About secure transport concentrators
Secure transport concentrators are auxiliary sites, which are associated with a primary site that requires secure transport. These auxiliary sites must always be linked to the primary site. The concentrators contain only appliances that will perform secure transport. The concentrators inherit most of their properties from the primary site and the properties are resolved when you perform a hybrid push from the Sites & Networks page.
Typically, the secure transport concentrator is located in a data center. In the data center, in addition to SteelHeads that perform path selection and QoS, there are devices that perform secure transport. All the networks and uplinks that go into these devices are secured. The SCC designates these devices in the site and creates an auxiliary site called a secure transport concentrator.
In the case of backhauling traffic, a branch office sends internet-bound encrypted data to the data center that has the secure transport concentrator. At the data center, data is decrypted and path selection is performed (that is, Any - Default site - relay) rule will probed for internet-bound traffic. Internet-bound traffic is relayed as per the rule and is sent to the internet.

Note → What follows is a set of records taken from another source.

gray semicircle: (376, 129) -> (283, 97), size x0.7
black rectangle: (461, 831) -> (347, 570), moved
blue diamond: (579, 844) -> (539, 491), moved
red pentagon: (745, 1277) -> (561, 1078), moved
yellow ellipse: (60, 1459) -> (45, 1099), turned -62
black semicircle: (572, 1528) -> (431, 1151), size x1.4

Best practices for creating secure transport concentrators
• Create a site for which you need secure transport, typically the data center. Define the topology for the site appropriately; that is, create secure networks and uplinks. Call this SiteA.
• Create a secure transport concentrator associated with SiteA. The SCC prompts you to add appliances and link them to the SiteA.
• You will inherit most of the properties of SiteA (that is, the linked site). You will be prompted to import uplinks from the linked site but only for secured networks. If there are no secure networks in the associated site then the SCC issues an error.
• The secure transport concentrator uplinks will change the gateway of the inherited uplinks. The other properties aren’t editable.